1.3. Eiseres heeft daartegen bij brief van 27 april 2009, ontvangen bij de rechtbank op 28 april 2009, beroep ingesteld.

1.4. Verweerder heeft de op de zaak betrekking hebbende stukken overgelegd en een verweerschrift ingediend. Eiseres heeft bij brief van 28 mei 2010 een door haar aan verweerder geschreven brief van 2 februari 2010 aan de rechtbank gezonden.

1.5. Het onderzoek ter zitting heeft plaatsgevonden op 1 juni 2010 te 's-Gravenhage. Beide partijen hebben ter zitting een pleitnota aan de rechtbank en aan de wederpartij overgelegd. Namens eiseres zijn verschenen [A], [B] en [C]. Namens verweerder zijn verschenen [D] en [E].

II OVERWEGINGEN

Feiten

Op grond van de stukken van het geding en het verhandelde ter zitting staat het volgende vast:

2.1. Eiseres is op 18 november 1998 opgericht. In het uittreksel van de Kamer van Koophandel met betrekking tot eiseres van 9 juli 2009 staat als bedrijfsomschrijving van eiseres vermeld:

"Het beleggen van vermogen, met name, zowel middellijk als onmiddellijk, in doch niet beperkt tot onroerende zaken in het Verenigd Koninkrijk en Ierland, en het verrichten van al hetgeen ter bevordering van de doelstelling van de vennootschap nuttig en/of noodzakelijk is, daaronder mede begrepen het stellen van zekerheden, alles in de ruimste zin."

Eiseres en de met haar fiscaal gevoegde dochtermaatschappijen exploiteerden in het jaar 2004 onroerende zaken in het Verenigd Koninkrijk.

2.2. Tot en met 2001 waren de aandelen in eiseres beursgenoteerd. Begin mei 2002 is 84,4% van de aandelen in eiseres verworven door [F] B.V.

Tot en met 2 mei 2002 maakte eiseres gebruik van het regime van de fiscale beleggingsinstelling van artikel 28 van de Wet op de vennootsbelasting 1969 (hierna: de Wet). Eiseres had in het kalenderjaar 2002 twee boekjaren, te weten:

- 1/1/2002 t/m 2/5/2002; en

- 3/5/2002 t/m 31/12/2002.

De daaropvolgende boekjaren zijn gelijk aan het kalenderjaar.

2.3. In juni 2004 zijn alle aandelen in eiseres verkocht aan [G].

2.4. Eiseres heeft over het (boek)jaar 2004 aangifte vennootschapsbelasting gedaan van een verlies van GBP 5.354.524. Het aan haar activiteiten in het Verenigd Koninkrijk toe te rekenen verlies bedroeg GBP 7.534.132.

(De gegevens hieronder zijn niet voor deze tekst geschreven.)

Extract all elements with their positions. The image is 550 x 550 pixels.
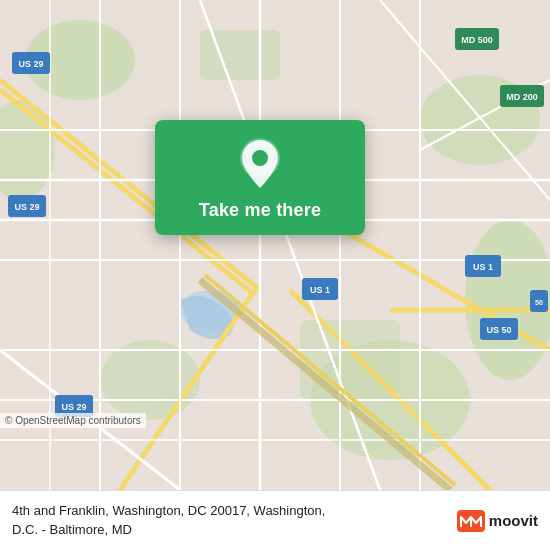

2.5. In de motivering van haar bezwaarschrift en in haar beroepschrift stelt eiseres, dat zij in de jaren 2002 tot en met 2005 de volgende resultaten (in GBP) heeft behaald:

resultaten in Engelse ponden

2.6. Met dagtekening 15 december 2007 heeft verweerder bij beschikking het door eiseres in te halen verlies uit buitenlandse activiteiten voor 2004 vastgesteld op GBP 7.534.132. Hierbij heeft verweerder geen rekening gehouden met de stallingswinst van 2003.

Geschil

3.1. In geschil is of het door eiseres in te halen verlies uit buitenlandse activiteiten op het juiste bedrag is vastgesteld. Het geschil spitst zich toe op de volgende vragen:

- of artikel 46 van het Besluit voorkoming dubbele belasting 2001 (hierna: Bvdb) verhindert dat de stallingswinst van het jaar 2003 - bij de vaststelling van het verlies als bedoeld in artikel 35 van het Bvdb - in mindering wordt gebracht op het in het jaar 2004 behaalde buitenlandse verlies, en zo ja;

- of artikel 46 buiten toepassing moet worden gelaten wegens strijd met de goede verdragstrouw die Nederland jegens het Verenigd Koninkrijk in acht moet nemen, gelet op het tussen hen gesloten belastingverdrag van 7 november 1980, zoals laatstelijk gewijzigd op 24 augustus 1989, Trb. 1989, 128 (hierna: het Verdrag); en

- of artikel 46 van het Bvdb buiten toepassing moet worden gelaten wegens strijd met artikel 43 van het EG-verdrag.

Tussen partijen is niet in geschil dat de heffing voor het jaar 2003 over het in het Verenigd Koninkrijk met exploitatieactiviteiten behaalde resultaat op grond van het Verdrag aan dat land is toegewezen.

3.2. Eiseres concludeert tot gegrondverklaring van het beroep, vernietiging van de uitspraak op bezwaar, vernietiging van de beschikking en vaststelling van het in te halen verlies op GBP 5.731.521.

3.3. Verweerder concludeert tot ongegrondverklaring van het beroep.

III BEOORDELING

Met betrekking tot de berekeningen

4.1. Eiseres heeft in haar pleitnota gesteld dat het voor 2003 aan Nederland toegerekende verlies niet juist is berekend en dat nagenoeg het gehele resultaat aan het Verenigd Koninkrijk moet worden toegerekend. Nu eiseres geen enkele berekening of (bewijs)stuk ter onderbouwing van haar stelling heeft overgelegd, gaat de rechtbank uit van de in 2.5 hiervóór vermelde resultaten in GBP.

De relevante regelgeving

4.2 Artikel 7, eerste lid, van het Verdrag luidt:

"De voordelen van een onderneming van een van de Staten zijn slechts in die Staat belastbaar, tenzij de onderneming in de andere Staat haar bedrijf uitoefent door middel van een aldaar gevestigde vaste inrichting. Indien de onderneming aldus haar bedrijf uitoefent, mogen de voordelen van de onderneming in de andere Staat worden belast, maar slechts in zoverre als zij aan die vaste inrichting kunnen worden toegerekend."

Artikel 22, tweede lid, van het Verdrag luidt voor zover hier van belang:

"a Nederland is bevoegd bij het heffen van belasting van zijn inwoners in de grondslag waarnaar de belasting wordt geheven, de bestanddelen van het inkomen te begrijpen die overeenkomstig de bepalingen van deze Overeenkomst in het Verenigd Koninkrijk mogen worden belast.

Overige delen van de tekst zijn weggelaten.